Обычная зимняя монотонность – неуловимо-короткие дни и бесконечные ночи. Привычные разговоры ратников – стычки, походы, добыча, чужие народы, странные обычаи и разные диковинки, что встречаются на дорогах викинга. Сьевнар знал, такие же неспешные разговоры идут сейчас в дружинных домах по всему побережью, где коротают у огня зимние вечера. Бывалые – вспоминают, молодые – слушают и постигают бескрайний Мидгард по рассказам старших. Как обычно.
После пещеры с отравой Сьевнар все еще подкашливал, ночами – особенно. Но больным он себя не чувствовал, наоборот – отъелся, окреп и отдохнул от долгого путешествия-бегства. Только Сангриль по-прежнему оставалась в сердце саднящей занозой, но с этим он ничего поделать не мог.
Больно! Но и к боли, оказывается, можно привыкнуть и научиться жить с ней, если другого выхода нет. Жить…
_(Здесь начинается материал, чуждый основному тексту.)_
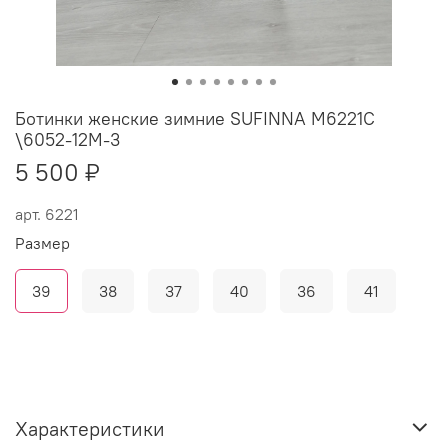
Ботинки женские зимние SUFINNA M6221C
\6052-12M-3
5 500 ₽
арт.
6221
Размер
39
38
37
40
36
41
Характеристики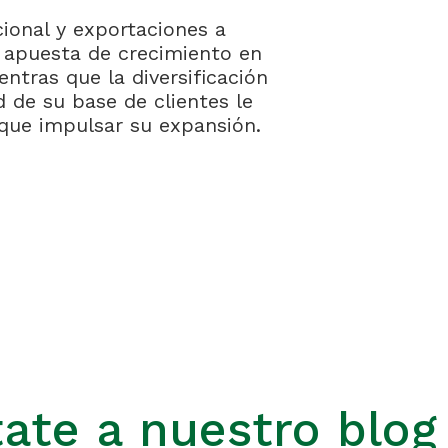
ional y exportaciones a
 apuesta de crecimiento en
entras que la diversificación
ad de su base de clientes le
 que impulsar su expansión.
ate a nuestro blog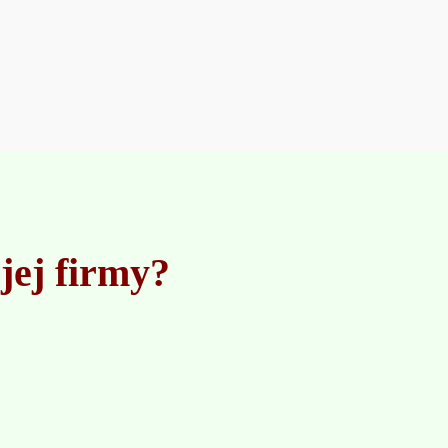
jej firmy?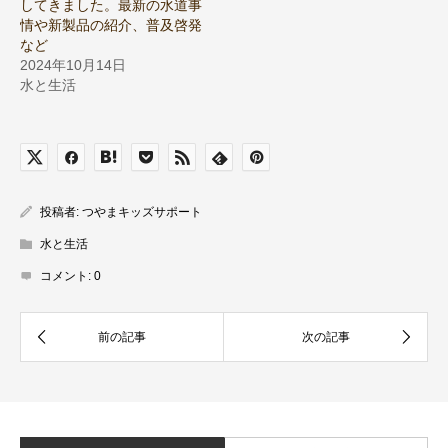
してきました。最新の水道事
情や新製品の紹介、普及啓発
など
2024年10月14日
水と生活
投稿者:
つやまキッズサポート
水と生活
コメント:
0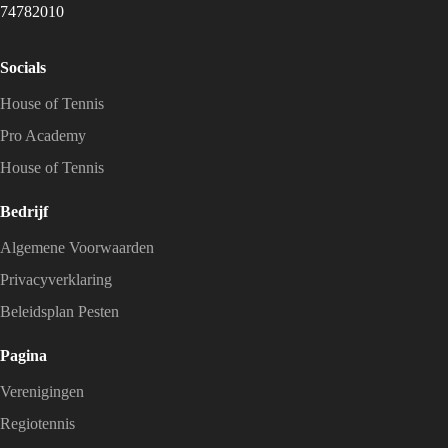
74782010
Socials
House of Tennis
Pro Academy
House of Tennis
Bedrijf
Algemene Voorwaarden
Privacyverklaring
Beleidsplan Pesten
Pagina
Verenigingen
Regiotennis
Боль сердца – это тоже ритм, приходило ему в голову. И жизнь – ритм, непрерывный, как биение струящегося ручья. Ритмы везде – в бою, на пиру, в гребле, на охоте, даже в пульсации любовной тоски своя особая мелодия. Вот чем отличаются хорошие стихи от плохих! – однажды озарило его. Хорошие стихи ложатся на мелодию самой жизни, повторяют ее неслышимые напевы, трогая этим сердце, а плохие звучат сами по себе, бренчат уныло и безнадежно, как железный шлем, что покатился по каменистому склону, сбитый с мертвой головы ратника.
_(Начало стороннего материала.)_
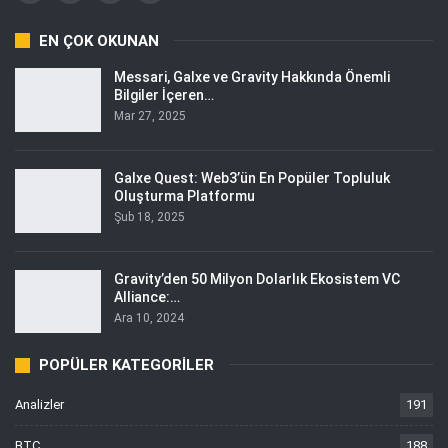
EN ÇOK OKUNAN
Messari, Galxe ve Gravity Hakkında Önemli
Bilgiler İçeren…
Mar 27, 2025
Galxe Quest: Web3’ün En Popüler Topluluk
Oluşturma Platformu
Şub 18, 2025
Gravity’den 50 Milyon Dolarlık Ekosistem VC
Alliance:…
Ara 10, 2024
POPÜLER KATEGORILER
Analizler
191
BTC
188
Но это слишком большая мысль. Для него, молодого скальда, делающего первые шаги по дороге славы, – это огромная мысль, решил Сьевнар. Ее стоит обдумать обстоятельно, не торопясь, когда снова появится настроение предаваться поэтически размышлениям…
* * *Сьевнар Складный выдержал испытание и стал братом Миствельда. Один из немногих выдержал, рассказали ему. После ночи в Пещере Великана оттуда чаще достают холодные трупы, чем живых людей, доверительно рассказал ему старший брат Гуннар Косильщик. Справедливость богов сурова и непреклонна.
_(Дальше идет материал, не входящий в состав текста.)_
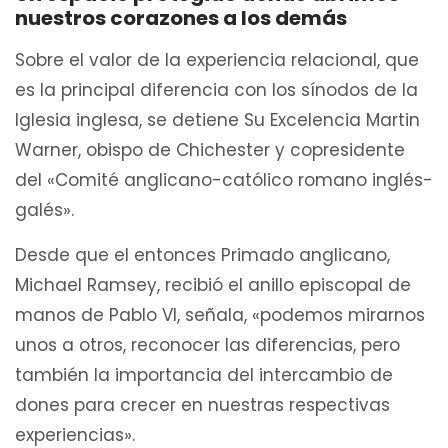
nuestros corazones a los demás
Sobre el valor de la experiencia relacional, que
es la principal diferencia con los sínodos de la
Iglesia inglesa, se detiene Su Excelencia Martin
Warner, obispo de Chichester y copresidente
del «Comité anglicano-católico romano inglés-
galés».
Desde que el entonces Primado anglicano,
Michael Ramsey, recibió el anillo episcopal de
manos de Pablo VI, señala, «podemos mirarnos
unos a otros, reconocer las diferencias, pero
también la importancia del intercambio de
dones para crecer en nuestras respectivas
experiencias».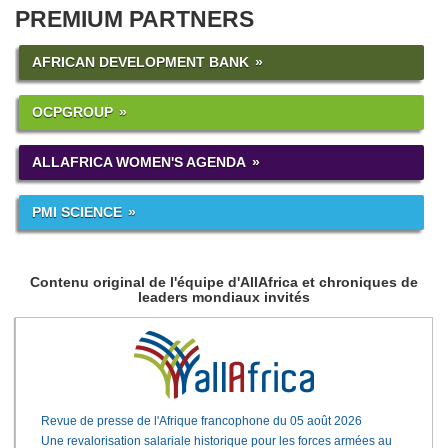
PREMIUM PARTNERS
AFRICAN DEVELOPMENT BANK
OCPGROUP
ALLAFRICA WOMEN'S AGENDA
PMI SCIENCE
Contenu original de l'équipe d'AllAfrica et chroniques de
leaders mondiaux invités
Revue de presse de l'Afrique francophone du 05 août 2026
Une revalorisation salariale historique pour les forces armées au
Сьевнар соглашался, сухо подкашливая.
В братство Миствельда его принимали по обычаю, одев в чулки из кожи правой ноги коровы, что издавна символизирует у народов Одина вступление в новый род. «Теперь, Сьевнар Складный, ты стал одним из нас, остров – твой дом, братья острова – твоя семья. Здесь никто не дает клятвы побратимов друг другу, здесь все без того побратимы! – торжественно объявил ему Хаки Суровый. – Будь ты хоть на краю земли и кликни боевой клич «Миствельд!», тот из братьев, кто услышит тебя, немедленно отзовется и придет на помощь. Так было всегда, и так будет!»
Сьевнар понимал, чувствовал, что это не пустые слова. Услышат, помогут, встанут плечом к плечу против целого войска…
Вот такой он – загадочный остров героев.
Потом – веселый пир, долгий, как сами зимние ночи.
Каменную фигурку Большой Матери Сьевнар теперь хранил в походной суме. Братья острова долго удивлялись его находке, вертели в руках каменную богиню, задумчиво цокали языками. Кто-то, кажется, Фроди Глазастый, самый искусный островной лучник, припомнил, что встречал похожие изображения далеко в южных землях, куда даже великан Виндлони-Зима не доходит на своих длинных ногах. Однажды он с дружиной своего прежнего ярла забрался в такие теплые места, где волосы сохнут и трещат от палящего солнца, а доспехи сами собой раскаляются как сковорода на огне. Там он видел подобные изображения, оставшиеся от народа, названия которого уже никто не помнил. Но откуда она взялась здесь, на севере? С каких времен хранится в пещере острова? Только боги, пожалуй, знают, пожимал плечами Глазастый. А может быть – великаны, жившие на земле еще до богов. Эти – должны помнить, у них память долгая.
Некрасивая, даже уродливая, с гротескно-преувеличенными бедрами, лоном и грудью, с широким лицом, перечеркнутым глазами-щелочками, статуэтка тем не менее приковывала к себе взгляд. Таила какую-то силу, чувствовал Сьевнар. Поневоле задумаешься о том, что мир не так прост… И, может, там, в глубине веков, все было по-другому. Он помнил свое неожиданное видение в пещере с отравой, часто вспоминал его, словно бы оно должно было ему о чем-то сказать.